Carter sees BU as a place that will allow his own interdisciplinary approach to scholarship to thrive. “At BU, I am most excited about working in collaboration between Romance Studies and Cinema and Media Studies—both fantastic opportunities for students here at BU and both very active in terms of courses and extracurricular events,” he said. In addition to teaching and working on his first book project, which grew out of his dissertation on the Olivetti Company, he and several other colleagues are already at work in the early stages of planning an Italian Film Festival at BU in the 2022-2023 academic year. 
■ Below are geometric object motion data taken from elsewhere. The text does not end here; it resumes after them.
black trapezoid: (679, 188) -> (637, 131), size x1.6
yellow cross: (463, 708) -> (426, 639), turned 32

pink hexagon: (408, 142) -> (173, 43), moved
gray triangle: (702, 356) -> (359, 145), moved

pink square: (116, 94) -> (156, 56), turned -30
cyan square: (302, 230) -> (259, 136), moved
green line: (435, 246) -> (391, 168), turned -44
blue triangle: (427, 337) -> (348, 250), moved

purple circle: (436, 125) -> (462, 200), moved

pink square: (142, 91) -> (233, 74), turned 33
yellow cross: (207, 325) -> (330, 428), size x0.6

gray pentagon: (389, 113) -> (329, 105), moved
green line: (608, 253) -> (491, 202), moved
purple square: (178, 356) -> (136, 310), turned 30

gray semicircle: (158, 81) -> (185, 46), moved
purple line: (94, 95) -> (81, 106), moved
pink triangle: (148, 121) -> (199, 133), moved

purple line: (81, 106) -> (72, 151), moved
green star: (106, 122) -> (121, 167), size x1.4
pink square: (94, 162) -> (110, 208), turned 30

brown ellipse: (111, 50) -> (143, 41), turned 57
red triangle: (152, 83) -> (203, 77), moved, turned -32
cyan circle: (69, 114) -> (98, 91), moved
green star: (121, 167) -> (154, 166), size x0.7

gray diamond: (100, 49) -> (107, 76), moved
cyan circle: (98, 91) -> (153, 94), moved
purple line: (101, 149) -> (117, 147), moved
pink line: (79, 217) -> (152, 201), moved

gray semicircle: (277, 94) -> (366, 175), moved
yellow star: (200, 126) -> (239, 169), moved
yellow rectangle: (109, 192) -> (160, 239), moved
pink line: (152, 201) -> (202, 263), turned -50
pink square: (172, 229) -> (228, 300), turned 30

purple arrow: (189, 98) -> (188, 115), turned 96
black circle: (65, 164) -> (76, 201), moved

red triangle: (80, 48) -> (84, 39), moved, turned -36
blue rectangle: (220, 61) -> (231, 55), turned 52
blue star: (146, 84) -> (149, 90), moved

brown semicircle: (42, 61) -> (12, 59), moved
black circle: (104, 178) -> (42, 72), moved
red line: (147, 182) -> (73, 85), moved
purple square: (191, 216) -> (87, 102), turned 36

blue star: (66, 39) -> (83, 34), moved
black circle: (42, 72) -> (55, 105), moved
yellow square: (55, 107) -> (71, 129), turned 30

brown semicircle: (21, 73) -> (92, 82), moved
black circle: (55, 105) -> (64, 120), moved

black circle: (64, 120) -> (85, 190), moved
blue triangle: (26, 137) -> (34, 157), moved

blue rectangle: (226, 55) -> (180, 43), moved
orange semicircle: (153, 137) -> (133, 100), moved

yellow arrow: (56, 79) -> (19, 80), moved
Carter’s interdisciplinary approach to scholarship also informs his teaching. In addition to teaching Italian language classes this semester, he is teaching “Italian Media and Popular Culture.” He describes the class as a “dive into the media sphere of contemporary Italy,” through engagement with less commonly studied forms of media, including newspapers and magazines, TV, pop music, and independent cinema. “Most of the things we watch, read, and listen to were published during the week they were assigned, which presents its own challenges from the perspective of an instructor,” explained Carter. While the descriptor “contemporary” is quite apt for this class, Carter explains that today’s Italian media sphere was born in the post World War II period; consequently, “by talking about what’s happening now, we also end up talking about the past.” 

Undergraduates who, like an eighteen-year-old Carter, have no connection or exposure to Italian language or culture might not consider enrolling in an Italian film course. But Carter sees Italian cinema as a window onto complicated questions: “I find that the connection between cinema and national identity is particularly strong in the Italian context. Studying cinema in the Italian context is studying how communities are defined. . . . Who is included in and excluded from those communities? Where is the border between inclusion and exclusion and how has that changed over time? We see these issues reflected in films that attempt to redraw the boundaries of the Italian community in order to be more inclusive,” Carter explained.   

In spring 2022, Carter will teach a course called “Italian Cinema: Neorealism to the Present.” Unlike his “Italian Media and Popular Culture” course, this course requires no knowledge of the Italian language. Students will watch Italian films with English subtitles and discuss and write about them in English. Carter invites all students, familiar or unfamiliar with Italian culture to come “get their feet wet.”